My point in relating this story is that most people who grew up like me would never have such a story to tell. For us the red carpet rolls out automatically wherever we go; people bow and beckon, smiling; life is easy and delightful. And when you live that kind of existence 24/7, when it’s your whole life from earliest childhood, it’s just inconceivable that it could be otherwise. Or if it is, then as I said, there must be something wrong with you personally. It’s not the system that’s at fault if things aren’t going your way, it’s your own personal inadequacies.
That seems to be the explanation that many among the 99% accept when they fall upon hard times. Home foreclosed? What a fool you were for signing that mortgage! Lost your job? Why didn’t you go into a more stable field? Single mom? Honey, don’t you know how to keep a man? And so on and so forth.
Both sides of the class divide need reminding that we are all born into a pre-existing social structure, some with gold spoons, and some with plastic spoons in our mouths. The playing field is most assuredly not level. Those who are living well need to realize that they owe their good fortune as much to their favorable placement in the Game of Life as to their own smarts and hard work; and those who are struggling need to realize that it’s not all their fault.
Pointing fingers at individuals is not going to lead to a fruitful discussion.

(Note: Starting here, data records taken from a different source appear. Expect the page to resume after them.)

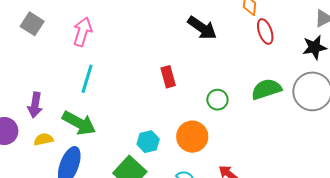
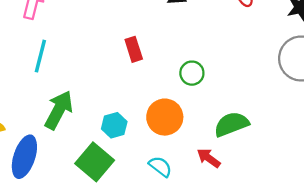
green semicircle: (266, 89) -> (231, 124), moved
green arrow: (79, 123) -> (59, 110), moved, turned -88

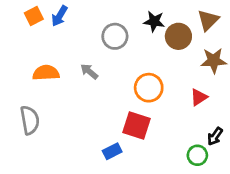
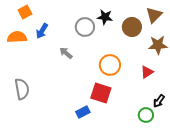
blue arrow: (59, 16) -> (42, 31), moved
black star: (154, 21) -> (105, 17), moved
orange semicircle: (46, 73) -> (17, 37), moved

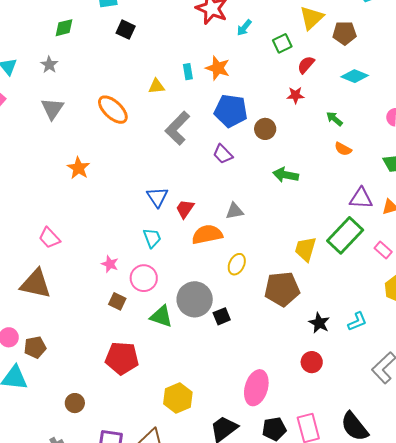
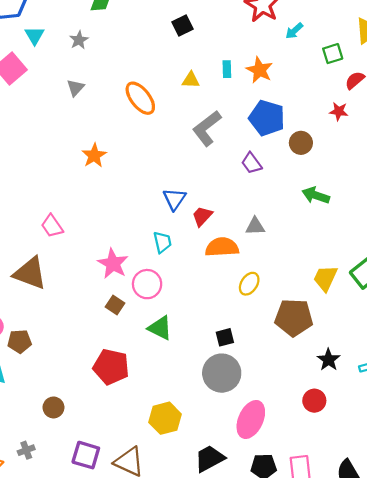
black square: (126, 30) -> (183, 25), moved, turned 30
gray triangle: (52, 109) -> (75, 88), size x0.7
pink star: (110, 264) -> (113, 264), size x1.6
gray circle: (195, 299) -> (222, 373), moved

Was it the Dean’s fault that it was standard practice at the college to pay adjuncts by the semester? She was just going along with the flow, wasn’t she? Was it the mortgage lender’s fault that people took on more debt than they could repay? The mortgage officer was bending over backwards trying to give that family the house of their dreams, wasn’t she?
Right. Rather than seeking to cast blame, we need to be looking for ways to make the system fairer for all the new children being born into it every minute. One of the most basic steps we can take is making privilege visible to those who have it. The privileged, who have more social power than the disadvantaged, need to know and understand how their complacency with a warped social system impacts the less well-placed.
Knowledge is the first step towards compassion, and from compassion comes the desire to make what’s wrong right.
It’s not about casting stones. It’s about sharing experiences, and hoping that those in power will listen with open minds and hearts.
On the eve of MLK Day, that is my fervent wish and prayer.